‘Les Misérables’ MOVIE REVIEW


After Tom Hooper took home an Academy-Award for The King’s Speech  (which also won Best Picture), he would’ve been in the position to pick any project he desired. Kudos are in order then for having the guts to not only make a musical that has been made so, so many times before, but to make it using “live” singing from the impeccable cast.

Hugh Jackman delivers in spades as the main protagonist. He can not only hold one hell of a note, he can reach the emotional highs and (especially) lows that his character experiences. It is, arguably, his finest role to date and reminds us of just how versatile he can be. Anne Hathaway is bound to get some Oscar recognition with her heart breaking turn. Even though her performance is not one that has the range of emotion of Jackman’s, it is a sad, downright depressing role that she completely inhabits. Her rendition of “I Dreamed A Dream” is one of the most powerful scenes in the cinema this year. Russell Crowe can’t really compete on the singing circuit, but he is nevertheless impressive as the villain of the piece.
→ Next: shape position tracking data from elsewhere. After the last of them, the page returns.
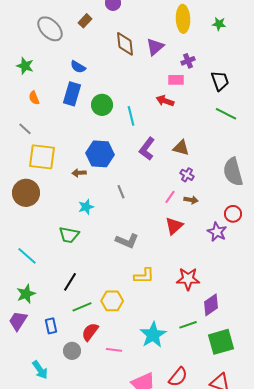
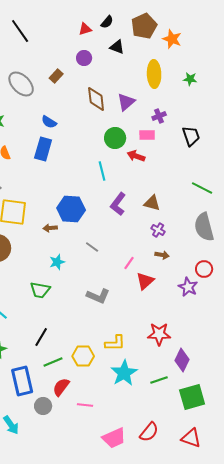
green circle: (102, 105) -> (115, 138), moved
green line: (226, 114) -> (202, 188), moved
gray line: (121, 192) -> (92, 247), turned -32
pink line: (170, 197) -> (129, 263), moved
yellow L-shape: (144, 276) -> (115, 343), moved
purple diamond: (211, 305) -> (182, 360), turned -30
blue rectangle: (51, 326) -> (22, 381), size x1.8
cyan star: (153, 335) -> (124, 373), moved

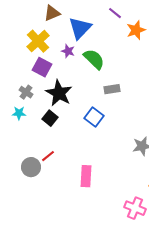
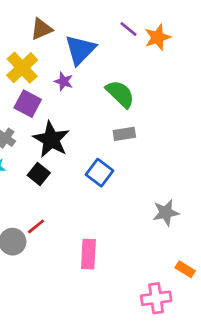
orange star: (136, 30) -> (157, 37), moved
green semicircle: (94, 59) -> (120, 94), moved
pink cross: (135, 208) -> (156, 298), turned -30

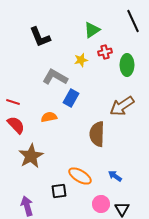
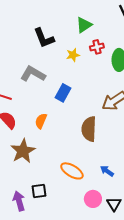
black L-shape: (40, 37) -> (44, 38), moved
gray L-shape: (55, 77) -> (33, 74), moved
orange semicircle: (49, 117) -> (41, 121), moved, turned -56
black square: (59, 191) -> (39, 191), moved

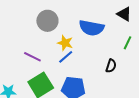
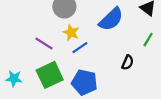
blue semicircle: (92, 28) -> (111, 19), turned -60
yellow star: (65, 43) -> (71, 33), moved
Incredible performances aside, this isn’t a movie for everyone. This isn’t the type of musical where people randomly break into song now and again; it’s 99% singing. Depending on your willingness to accept this (and musicals in general), you will either go along with this heartbreaking story and the world in which it takes place, or you’ll roll your eyes and wait for the crying and singing to just stop. Also, the songs, minus a select few, aren’t the catchy or toe-tapping types either. Another point some folks may see as a negative: the running time, clocking in at 157 minutes.

Tom Hooper has crafted a huge movie with Les Misérables. The sheer scope of what is on display, both technically and dramatically, is to be marveled at. His swooping camera captures this grand story with startling confidence. Extreme wide-shots to depict the scale of 19th century France and extreme close-ups that, at times quite uncomfortably, places us in such proximity to these characters and their issues that they become impossible to ignore.

Les Misérables is an old-fashioned film that uses everything in its arsenal to great effect. An exhausting, epic, sweeping musical that truly impresses.